Within the entries below, find each line containing the word "machi" and copy it.
--- Data records Enclosed Below ---
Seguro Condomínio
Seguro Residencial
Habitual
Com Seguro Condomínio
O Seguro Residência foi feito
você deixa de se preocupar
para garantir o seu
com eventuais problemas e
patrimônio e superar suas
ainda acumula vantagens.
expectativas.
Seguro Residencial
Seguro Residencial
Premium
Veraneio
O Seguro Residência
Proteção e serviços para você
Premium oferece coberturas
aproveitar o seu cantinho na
--- End of Enclosed Data records ---
--- Data records Enclosed Below ---
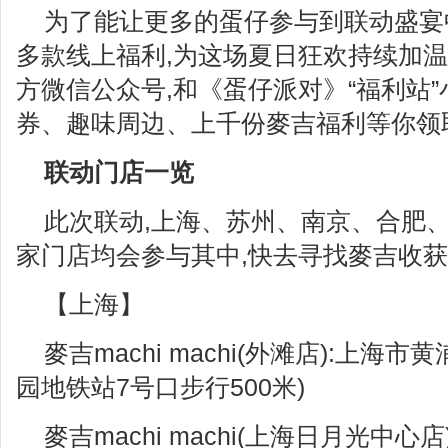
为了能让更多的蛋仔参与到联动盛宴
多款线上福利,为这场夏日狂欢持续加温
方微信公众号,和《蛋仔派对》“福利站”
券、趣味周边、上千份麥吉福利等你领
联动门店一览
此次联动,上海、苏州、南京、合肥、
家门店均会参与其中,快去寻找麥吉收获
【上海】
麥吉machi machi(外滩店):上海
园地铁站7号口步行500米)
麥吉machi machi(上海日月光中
--- End of Enclosed Data records ---
[Answer section]
麥吉machi machi(外滩店):上海
麥吉machi machi(上海日月光中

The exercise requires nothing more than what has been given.